Date: 2021-09-09 (Updated 2021-12-29)
Accepted
To satisfy ATO compliance, we have sought to use OWASP's ZAP security scanner tool to test TDP application security. The tool is free, open-source, and updated and released weekly. Our CI pipeline is configured to run the ZAP API scan automatically each time code is committed via GitHub. The pipeline jobs will fail when the scanner finds vulnerabilities marked as FAIL in the ZAP configuration file. This pipeline failure prevents vulnerable code from being deployed.
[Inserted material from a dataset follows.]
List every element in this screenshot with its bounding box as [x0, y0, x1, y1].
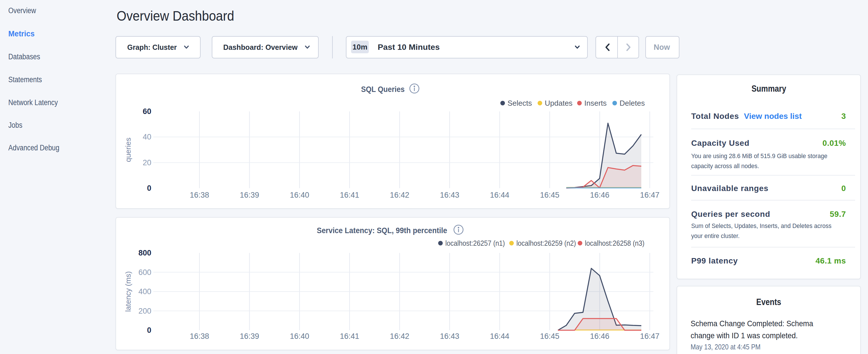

Recently, the scan results found that we had not set a Content Security Policy (CSP). Upon implementing CSP headers to resolve this, we needed to take a compromise for style-src and utilize "unsafe inline" to allow use of the fedramped library 'uswds' as detailed in the original ticket and spike follow-up.
When investigating, we sought out information on what other, modern ACF systems utilizing uswds had done in this situation. Another team had simply waived the requirement with the following justification:
Weakness Description: Style-src unsafe-inline;: TTAHUB utilize javascript libraries to provide "typeahead search" functionality to filter select box options for end users. These libraries require setting the 'style' attribute on the HTML elements in a way that is incompatible with not including 'style-src: unsafe-inline' in our Content-Security-Policy (CSP) header. Remediation Plan: This potential vulnerability is mitigated by utilizing React and JSX for generating HTML. JSX automatically escapes all user-supplied input)[sic] and thus is a compensating control for the CSP header. TTAHUB will continue to evaluate options in implementing the typeahead search ro see if one is developed that does not require the use of style attributes.
While we also investigated and developed technical solutions utilizing either React-app-rewired or Next.js, we decided that the departure from our existing stack was not a worthwhile investment and could lead to other complications down the road.
Unsafe-inline will continue to be used in our 'react-scripts' frontend framework but we will waive this ZAP alert for both frontend and backend as it is an already mitigated vulnerability within our current stack and the attack vector is small. For verbosity, the attack vector is for vetted, approved users potentially targetting other system users for account credentials or privilege escalation using XSS against inline style sheets.